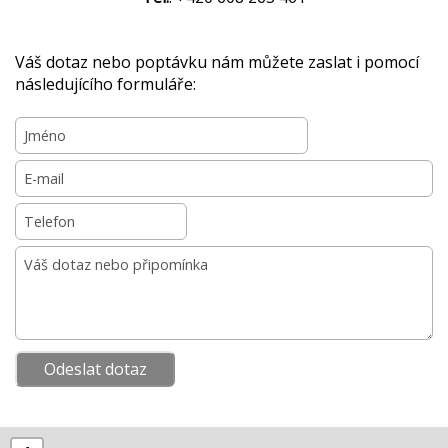
Váš dotaz nebo poptávku nám můžete zaslat i pomocí
následujícího formuláře:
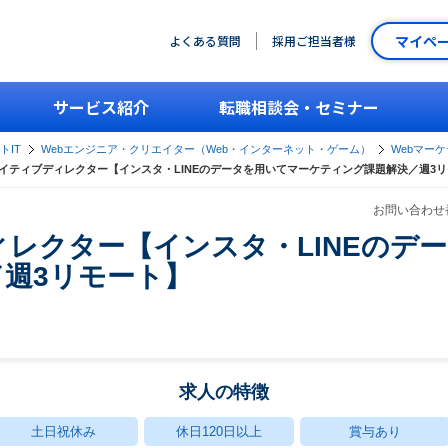
マイペ
よくある質問
採用ご担当者様
サービス紹介
転職相談会・セミナー
トIT
Webエンジニア・クリエイター（Web・インターネット・ゲーム）
Webマー
イティブディレクター【インスタ・LINEのデータを用いてマーケティング課題解決／週3
お問い合わせ番
レクター【インスタ・LINEのデ
週3リモート】
求人の特徴
土日祝休み
休日120日以上
賞与あり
========
▸ **WORK ITEM**:
Search the data above for the string "インスタ" and report each line that holds it.

▸ **WRITTEN SOLUTION**:
イティブディレクター【インスタ・LINEのデータを用いてマーケティング課題解決／週3
レクター【インスタ・LINEのデ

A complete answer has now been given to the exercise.